Dennoch: Münchens Modernisierer, darunter der sehr verehrte Sep Ruf, gewannen den "Ringkampf". Die 47 Meter breite Schneise wurde geschlagen, für den Altstadtring wurden acht Fahrspuren freigeräumt, das Wohnviertel Lehel wurde dadurch in zwei Teile zerteilt, die bis heute nur durch Ampelkreuzungen und eine (von den Bürgern nie angenommene) Unterführung verbunden sind. Ebenso schlimm: Die Maximilianstraße verlor ihren historischen Glanz. Während der Bauarbeiten und nach deren Vollendung schrien die Stadtbewahrer noch einmal auf. Architekt Erwin Schleich etwa sah in dem Durchbruch eine "Barbarei historischer Größe" und ein Exempel für die "zweite Zerstörung Münchens".
"Zweite Zerstörung Münchens"
Zwar gab es Vorschläge, die blutende Wunde zu heilen. Alexander von Branca entwarf nach historischem Vorbild eine Arkadenreihe, die den Forum-Charakter der Maximilianstraße wieder herstellen und die breite Lücke schließen sollte. Die Idee wurde zwar vom CSU-Stadtrat Walther von Miller und den Medien favorisiert, sie versandete jedoch in der Diskussion. Dass der Altstadtring dann immerhin um 15 Meter verschmälert wurde, sehen Kritiker bloß als kleine kosmetische Korrektur.
Einen größeren Erfolg hatte der Bürgeraufstand vor 50 Jahren aber doch: Im Süden, nach dem Isartorplatz, wurde der Altstadtring nicht weiter ausgebaut (was ihn hier allerdings zum Nadelöhr macht). Und statt für die Stadtautobahn geopfert zu werden, blieben auch die beiden Häuser an der Südseite des Durchbruchs (heute Campari-Haus) – allerdings nur dank eines Stoppzeichens der Regierung von Oberbayern (deren Prachtbau sich schräg gegenüber befindet) mit dem einleuchtenden Tenor: "Wir können gar nicht so viele Straßen bauen wie es Autos gibt." Dass jetzt genau an diesem neuralgischen Punkt, am Thomas-Wimmer-Ring, eine gigantische Tiefgarage für 520 Autos gegen den Willen der Anwohner gebaut wird, steht auf einem anderen Blatt der Verkehrsplanung.

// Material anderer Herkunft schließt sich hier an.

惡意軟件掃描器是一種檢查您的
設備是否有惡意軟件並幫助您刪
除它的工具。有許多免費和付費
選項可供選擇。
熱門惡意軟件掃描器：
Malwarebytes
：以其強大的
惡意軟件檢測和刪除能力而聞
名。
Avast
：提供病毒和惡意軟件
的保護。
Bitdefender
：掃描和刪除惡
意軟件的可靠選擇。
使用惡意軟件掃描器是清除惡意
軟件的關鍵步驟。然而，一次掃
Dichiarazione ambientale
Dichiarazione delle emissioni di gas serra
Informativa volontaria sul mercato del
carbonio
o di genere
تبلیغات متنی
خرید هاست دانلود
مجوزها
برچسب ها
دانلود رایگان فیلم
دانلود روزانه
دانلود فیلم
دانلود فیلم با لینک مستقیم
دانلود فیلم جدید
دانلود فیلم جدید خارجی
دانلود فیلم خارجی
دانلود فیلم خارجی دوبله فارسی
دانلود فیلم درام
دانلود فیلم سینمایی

Hohe Mietpreise zwingen die letzten Bewohner zum Auszug
Im Eckhaus Maximilianstraße 31, wo einst ein Hofbäcker und ein Glühgaslichthersteller gewerkelt hatten, residiert nur noch der italienische Modekönig Gucci – als weitere "Kreditkartenentladestation", wie die Klamottenpaläste in der königlichen, längst globalisierten Straße in der Süddeutschen Zeitung bezeichnet wurden. Im Nebenhaus, Nummer 33, das der Stadt gehört, hatten einst Friedrich Hollaender und Erich Kästner bestes Kabarett geboten und Dieter Hildebrandt seine Karriere gestartet. Ihre "Kleine Freiheit" war schon früh weggezogen. Als die städtische Hausverwaltung die Mietpreise auf die Spitze trieb, sahen sich die letzten Bewohner zum Auszug gezwungen.

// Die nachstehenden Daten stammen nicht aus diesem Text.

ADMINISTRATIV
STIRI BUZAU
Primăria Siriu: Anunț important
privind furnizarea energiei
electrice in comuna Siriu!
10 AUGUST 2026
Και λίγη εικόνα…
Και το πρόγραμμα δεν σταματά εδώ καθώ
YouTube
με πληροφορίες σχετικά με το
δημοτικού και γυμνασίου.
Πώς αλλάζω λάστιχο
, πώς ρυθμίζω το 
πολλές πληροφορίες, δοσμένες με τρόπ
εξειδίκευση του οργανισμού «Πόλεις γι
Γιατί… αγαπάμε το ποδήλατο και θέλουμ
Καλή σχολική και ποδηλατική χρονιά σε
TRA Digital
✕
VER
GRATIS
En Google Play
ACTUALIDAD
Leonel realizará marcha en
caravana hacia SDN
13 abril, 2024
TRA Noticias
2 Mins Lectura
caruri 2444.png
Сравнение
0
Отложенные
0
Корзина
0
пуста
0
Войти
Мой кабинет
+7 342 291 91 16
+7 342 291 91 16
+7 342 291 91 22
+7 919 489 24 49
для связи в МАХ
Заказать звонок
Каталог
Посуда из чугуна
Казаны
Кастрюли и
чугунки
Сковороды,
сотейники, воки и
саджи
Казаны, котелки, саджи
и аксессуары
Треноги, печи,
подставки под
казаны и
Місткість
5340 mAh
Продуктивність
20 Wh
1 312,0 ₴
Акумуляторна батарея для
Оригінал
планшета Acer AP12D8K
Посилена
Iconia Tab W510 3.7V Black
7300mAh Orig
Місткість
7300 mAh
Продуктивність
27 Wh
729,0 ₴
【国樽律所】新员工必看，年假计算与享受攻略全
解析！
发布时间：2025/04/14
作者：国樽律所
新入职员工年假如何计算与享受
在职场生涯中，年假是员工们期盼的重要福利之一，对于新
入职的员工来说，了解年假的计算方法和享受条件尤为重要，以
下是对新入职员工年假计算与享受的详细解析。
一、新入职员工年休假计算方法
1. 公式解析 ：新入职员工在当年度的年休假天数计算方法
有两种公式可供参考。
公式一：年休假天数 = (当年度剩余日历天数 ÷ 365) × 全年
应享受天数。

Auch im Café Roma gingen nach der Silvesterfeier von 2007 die Lichter aus. Sieben Jahre zuvor hatte der Großgastronom Gabriel Lewy das in Schwarz, Rot und viel Edelstahl gestylte, vom Schauspieler Hans Reiser gegründete Lokal übernommen und seiner Lebensgefährtin Iris Berben anvertraut. Es wurde ein Magnet des Munich-Feelings. Nach abermaligem Totalumbau entsteht jetzt das neue Roma, mit 130 bis 150 Plätzen open air und in den beiden Etagen, wo einmal Orientteppiche gestapelt waren. Als "Schaufenster des Lebens" (Lewy) könnte es die langweilige Luxusszenerie um Maximilianstraße und Karl-Scharnagl-Ring durchaus aufpeppen. Die Eröffnung musste allerdings, nicht zuletzt wegen der starken Bauschäden, schon mehrmals verschoben werden.